Return every line of the data that contains the string "veel".

+ + + + + + +

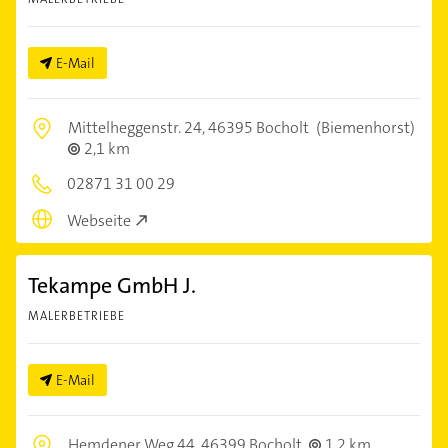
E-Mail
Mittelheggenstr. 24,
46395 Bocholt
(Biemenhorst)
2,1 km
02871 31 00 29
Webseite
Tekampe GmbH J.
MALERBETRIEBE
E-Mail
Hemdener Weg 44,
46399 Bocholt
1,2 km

+ + + + + + +

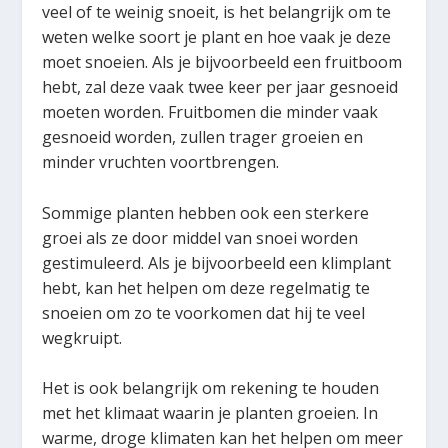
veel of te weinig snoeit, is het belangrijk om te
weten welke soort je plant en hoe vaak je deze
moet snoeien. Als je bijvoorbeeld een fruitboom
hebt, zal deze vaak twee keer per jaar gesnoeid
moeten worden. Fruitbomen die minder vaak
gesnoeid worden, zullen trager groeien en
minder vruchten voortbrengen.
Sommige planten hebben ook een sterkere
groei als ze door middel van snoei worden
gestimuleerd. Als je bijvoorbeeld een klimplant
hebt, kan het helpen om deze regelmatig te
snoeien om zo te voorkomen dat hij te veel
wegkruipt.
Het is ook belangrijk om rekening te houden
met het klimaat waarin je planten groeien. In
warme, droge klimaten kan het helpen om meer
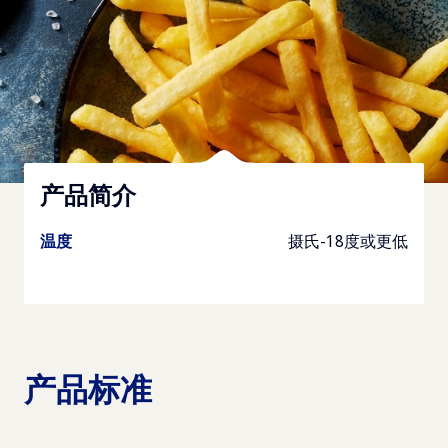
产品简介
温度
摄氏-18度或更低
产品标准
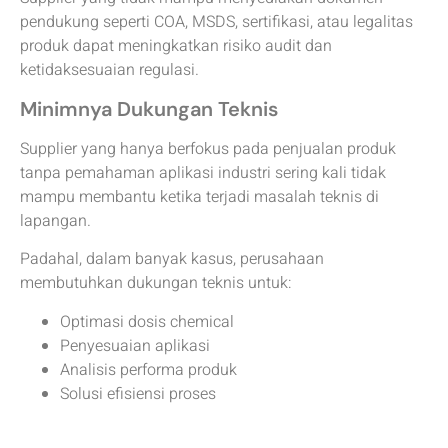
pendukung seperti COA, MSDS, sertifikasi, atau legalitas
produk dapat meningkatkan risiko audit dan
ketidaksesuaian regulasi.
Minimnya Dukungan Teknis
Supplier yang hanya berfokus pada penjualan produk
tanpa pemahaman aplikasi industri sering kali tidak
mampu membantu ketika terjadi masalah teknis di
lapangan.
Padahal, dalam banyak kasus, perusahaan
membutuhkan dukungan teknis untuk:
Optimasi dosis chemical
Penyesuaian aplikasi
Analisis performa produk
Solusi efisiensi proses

+ + + + + + +

→ SOLVED PROBLEM:
veel of te weinig snoeit, is het belangrijk om te
snoeien om zo te voorkomen dat hij te veel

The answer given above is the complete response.